# InvestigatorAI: Comprehensive RAGAS Evaluation Framework

## 🎯 Objective
This notebook implements comprehensive evaluation of our InvestigatorAI fraud investigation system using RAGAS with both RAG and Agent evaluation metrics:

### 📊 RAG Evaluation Metrics:
- **Faithfulness**: Response grounding in retrieved contexts
- **Answer Relevancy**: Response relevance to questions  
- **Context Precision**: Relevance of retrieved contexts
- **Context Recall**: Completeness of retrieved information

### 🤖 Agent Evaluation Metrics:
- **Tool Call Accuracy**: Correct tool usage and parameters
- **Agent Goal Accuracy**: Achievement of user's stated goals
- **Topic Adherence**: Staying on-topic for fraud investigation

### 📈 Integration:
- **LangSmith**: Capturing evaluation results and conversation traces
- **Real Data**: Using official FinCEN/FFIEC/FDIC regulatory documents
- **Multi-Agent System**: Evaluating our complete fraud investigation workflow

---

*Following AI Makerspace evaluation patterns with Task 5 certification requirements*


## 📦 Dependencies and Setup


In [None]:
# Core dependencies for RAGAS evaluation
import os
import sys
import asyncio
from getpass import getpass
from datetime import datetime
from typing import List, Dict, Any
import pandas as pd
import json

from ragas.llms import LangchainLLMWrapper
from ragas.embeddings import LangchainEmbeddingsWrapper
from ragas.testset import TestsetGenerator
from langchain_openai import ChatOpenAI
from langchain_openai import OpenAIEmbeddings

from langchain_community.document_loaders import DirectoryLoader
from langchain_community.document_loaders import PyMuPDFLoader

## 🔑 API Keys Configuration


In [3]:
# Configure API keys for evaluation
print("🔐 Setting up API keys for evaluation...")

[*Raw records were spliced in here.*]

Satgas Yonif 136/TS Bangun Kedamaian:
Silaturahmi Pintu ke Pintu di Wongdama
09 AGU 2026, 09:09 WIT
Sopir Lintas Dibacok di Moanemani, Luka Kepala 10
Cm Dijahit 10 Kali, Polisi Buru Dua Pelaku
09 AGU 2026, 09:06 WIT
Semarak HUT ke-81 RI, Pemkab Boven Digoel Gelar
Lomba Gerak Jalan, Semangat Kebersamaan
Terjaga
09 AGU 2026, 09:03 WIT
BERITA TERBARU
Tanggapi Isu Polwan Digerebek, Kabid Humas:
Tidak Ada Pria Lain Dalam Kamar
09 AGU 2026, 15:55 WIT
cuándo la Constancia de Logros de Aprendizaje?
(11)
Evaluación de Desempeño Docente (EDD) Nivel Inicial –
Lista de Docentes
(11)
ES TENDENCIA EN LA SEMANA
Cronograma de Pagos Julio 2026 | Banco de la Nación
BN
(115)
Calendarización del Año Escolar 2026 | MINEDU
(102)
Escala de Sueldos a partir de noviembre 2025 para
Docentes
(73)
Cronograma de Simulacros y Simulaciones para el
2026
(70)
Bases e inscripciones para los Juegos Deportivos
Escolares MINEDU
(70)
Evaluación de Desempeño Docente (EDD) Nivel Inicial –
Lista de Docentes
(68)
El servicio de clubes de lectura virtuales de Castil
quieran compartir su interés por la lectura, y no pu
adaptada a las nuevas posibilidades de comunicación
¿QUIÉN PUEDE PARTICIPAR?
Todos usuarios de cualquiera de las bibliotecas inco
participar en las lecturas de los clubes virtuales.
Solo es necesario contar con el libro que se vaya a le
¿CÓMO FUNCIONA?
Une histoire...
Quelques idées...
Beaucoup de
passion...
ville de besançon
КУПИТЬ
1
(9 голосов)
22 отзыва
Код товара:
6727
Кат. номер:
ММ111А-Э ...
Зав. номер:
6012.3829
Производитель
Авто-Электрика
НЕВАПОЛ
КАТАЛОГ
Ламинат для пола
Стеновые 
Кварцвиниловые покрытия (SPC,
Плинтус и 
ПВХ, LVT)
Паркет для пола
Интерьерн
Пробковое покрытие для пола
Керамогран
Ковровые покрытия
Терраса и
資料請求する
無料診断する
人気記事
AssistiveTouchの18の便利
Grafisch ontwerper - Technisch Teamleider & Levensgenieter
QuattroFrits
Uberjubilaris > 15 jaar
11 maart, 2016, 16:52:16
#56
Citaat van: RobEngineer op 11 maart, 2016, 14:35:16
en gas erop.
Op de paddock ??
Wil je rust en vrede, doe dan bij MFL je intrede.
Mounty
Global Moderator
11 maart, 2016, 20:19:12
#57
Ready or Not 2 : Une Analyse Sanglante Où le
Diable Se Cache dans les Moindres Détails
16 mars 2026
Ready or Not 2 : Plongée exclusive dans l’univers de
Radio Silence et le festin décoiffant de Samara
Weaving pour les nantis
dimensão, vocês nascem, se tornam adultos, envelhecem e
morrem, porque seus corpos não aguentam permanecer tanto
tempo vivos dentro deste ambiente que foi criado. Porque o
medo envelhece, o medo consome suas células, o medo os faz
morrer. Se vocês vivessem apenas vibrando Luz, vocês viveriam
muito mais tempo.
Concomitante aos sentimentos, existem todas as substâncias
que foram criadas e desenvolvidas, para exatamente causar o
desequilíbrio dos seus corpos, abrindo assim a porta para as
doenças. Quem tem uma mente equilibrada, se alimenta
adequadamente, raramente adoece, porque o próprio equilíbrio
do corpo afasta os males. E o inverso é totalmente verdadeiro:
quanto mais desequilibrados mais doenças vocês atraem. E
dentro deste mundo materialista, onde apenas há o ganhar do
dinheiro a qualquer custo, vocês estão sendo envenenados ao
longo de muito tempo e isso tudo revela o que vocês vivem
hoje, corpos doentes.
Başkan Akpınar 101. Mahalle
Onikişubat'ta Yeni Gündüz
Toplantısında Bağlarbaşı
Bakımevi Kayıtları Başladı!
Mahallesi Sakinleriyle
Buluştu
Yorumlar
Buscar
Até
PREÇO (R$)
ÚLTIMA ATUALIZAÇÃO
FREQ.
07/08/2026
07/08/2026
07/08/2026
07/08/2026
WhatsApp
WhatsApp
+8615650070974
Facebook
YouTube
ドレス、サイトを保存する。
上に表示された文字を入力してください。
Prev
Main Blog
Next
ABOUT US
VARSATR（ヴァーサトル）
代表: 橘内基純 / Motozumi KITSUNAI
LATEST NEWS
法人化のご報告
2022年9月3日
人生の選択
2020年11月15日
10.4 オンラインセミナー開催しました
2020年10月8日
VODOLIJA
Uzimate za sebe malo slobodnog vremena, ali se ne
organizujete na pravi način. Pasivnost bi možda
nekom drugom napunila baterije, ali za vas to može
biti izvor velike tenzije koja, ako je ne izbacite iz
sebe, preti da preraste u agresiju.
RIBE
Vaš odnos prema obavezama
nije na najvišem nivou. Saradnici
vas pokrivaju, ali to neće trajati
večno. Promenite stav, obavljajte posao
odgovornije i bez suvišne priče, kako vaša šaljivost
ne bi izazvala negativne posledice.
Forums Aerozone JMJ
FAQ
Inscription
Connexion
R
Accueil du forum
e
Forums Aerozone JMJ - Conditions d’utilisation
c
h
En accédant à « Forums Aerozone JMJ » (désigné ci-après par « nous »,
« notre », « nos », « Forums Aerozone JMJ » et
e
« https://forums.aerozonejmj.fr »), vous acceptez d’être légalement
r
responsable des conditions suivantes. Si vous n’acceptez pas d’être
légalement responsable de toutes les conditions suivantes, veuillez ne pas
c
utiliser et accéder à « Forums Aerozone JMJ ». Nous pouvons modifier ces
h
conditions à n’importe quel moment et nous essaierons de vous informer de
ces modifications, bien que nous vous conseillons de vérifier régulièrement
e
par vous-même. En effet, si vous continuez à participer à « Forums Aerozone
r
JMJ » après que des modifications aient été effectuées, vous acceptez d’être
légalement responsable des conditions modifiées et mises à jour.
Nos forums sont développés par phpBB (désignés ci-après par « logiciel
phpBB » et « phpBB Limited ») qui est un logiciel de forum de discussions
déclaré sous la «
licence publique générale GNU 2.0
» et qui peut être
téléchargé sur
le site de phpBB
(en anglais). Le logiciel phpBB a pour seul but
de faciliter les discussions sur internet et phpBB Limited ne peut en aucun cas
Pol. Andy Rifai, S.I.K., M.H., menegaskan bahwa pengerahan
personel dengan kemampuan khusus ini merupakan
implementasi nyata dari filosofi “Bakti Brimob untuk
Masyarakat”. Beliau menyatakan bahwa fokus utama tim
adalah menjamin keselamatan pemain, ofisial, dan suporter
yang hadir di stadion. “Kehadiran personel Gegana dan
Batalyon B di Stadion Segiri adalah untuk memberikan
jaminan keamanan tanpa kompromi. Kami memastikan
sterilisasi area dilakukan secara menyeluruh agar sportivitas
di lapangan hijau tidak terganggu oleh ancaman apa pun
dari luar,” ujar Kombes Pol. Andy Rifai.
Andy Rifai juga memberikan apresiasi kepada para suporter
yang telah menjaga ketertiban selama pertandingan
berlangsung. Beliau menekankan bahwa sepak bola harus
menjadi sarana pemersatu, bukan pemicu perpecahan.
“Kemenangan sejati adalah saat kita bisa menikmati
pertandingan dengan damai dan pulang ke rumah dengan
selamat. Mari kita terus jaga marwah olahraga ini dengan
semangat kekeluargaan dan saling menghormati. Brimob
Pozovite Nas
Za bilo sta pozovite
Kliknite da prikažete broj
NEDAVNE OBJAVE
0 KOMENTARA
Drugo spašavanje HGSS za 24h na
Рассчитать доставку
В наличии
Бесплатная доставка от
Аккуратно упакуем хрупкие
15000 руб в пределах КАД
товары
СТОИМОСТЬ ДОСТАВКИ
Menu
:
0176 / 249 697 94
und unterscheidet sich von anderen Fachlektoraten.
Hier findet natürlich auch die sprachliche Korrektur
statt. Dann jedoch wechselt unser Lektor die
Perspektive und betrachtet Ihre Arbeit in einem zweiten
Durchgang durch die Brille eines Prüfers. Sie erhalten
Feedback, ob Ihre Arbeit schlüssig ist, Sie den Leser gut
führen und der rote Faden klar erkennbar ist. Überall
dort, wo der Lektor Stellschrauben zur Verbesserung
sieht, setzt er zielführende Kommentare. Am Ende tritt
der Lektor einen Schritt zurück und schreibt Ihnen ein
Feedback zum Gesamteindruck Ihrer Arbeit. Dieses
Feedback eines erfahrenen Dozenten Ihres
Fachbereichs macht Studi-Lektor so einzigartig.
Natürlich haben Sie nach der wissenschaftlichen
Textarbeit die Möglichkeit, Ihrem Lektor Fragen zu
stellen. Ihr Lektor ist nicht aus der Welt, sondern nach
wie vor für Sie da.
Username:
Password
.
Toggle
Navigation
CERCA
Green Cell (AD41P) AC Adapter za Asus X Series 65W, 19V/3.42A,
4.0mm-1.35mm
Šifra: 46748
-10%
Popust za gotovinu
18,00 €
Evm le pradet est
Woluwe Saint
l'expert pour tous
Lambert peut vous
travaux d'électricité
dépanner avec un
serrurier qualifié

# OpenAI API Key (required for LLM and embeddings)
if not os.getenv("OPENAI_API_KEY"):
    os.environ["OPENAI_API_KEY"] = getpass("Enter your OpenAI API key: ")
    
# LangSmith API Key (for evaluation tracking)
if not os.getenv("LANGSMITH_API_KEY"):
    os.environ["LANGSMITH_API_KEY"] = getpass("Enter your LangSmith API key: ")

# External API keys (if not already set)
external_apis = [
    "TAVILY_SEARCH_API_KEY",
    "ALPHA_VANTAGE_API_KEY"
]

for api_key in external_apis:
    if not os.getenv(api_key):
        response = input(f"Enter {api_key} (or press Enter to skip): ")
        if response.strip():
            os.environ[api_key] = response.strip()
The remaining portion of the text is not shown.